What you should do => From the records below, state how many lines hold the string "Partners", without any other text.

Provided records =>
[Start of section]

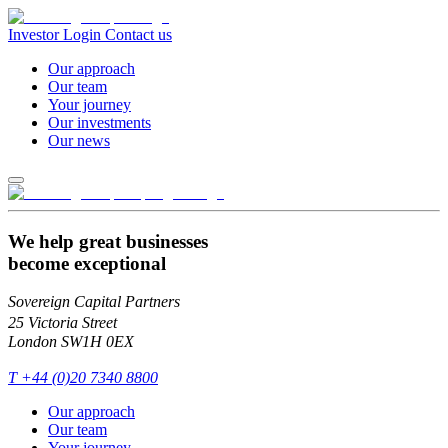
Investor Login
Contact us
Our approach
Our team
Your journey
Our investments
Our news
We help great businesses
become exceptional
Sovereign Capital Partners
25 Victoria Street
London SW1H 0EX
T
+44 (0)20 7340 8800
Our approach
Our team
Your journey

[End of section]
[Start of section]

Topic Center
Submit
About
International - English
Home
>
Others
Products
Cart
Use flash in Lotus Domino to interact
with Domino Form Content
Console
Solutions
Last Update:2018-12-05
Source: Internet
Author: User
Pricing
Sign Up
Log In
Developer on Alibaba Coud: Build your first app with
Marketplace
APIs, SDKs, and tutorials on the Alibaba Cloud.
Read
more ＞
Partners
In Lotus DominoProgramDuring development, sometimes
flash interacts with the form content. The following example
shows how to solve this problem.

[End of section]

Solution to the exercise => 2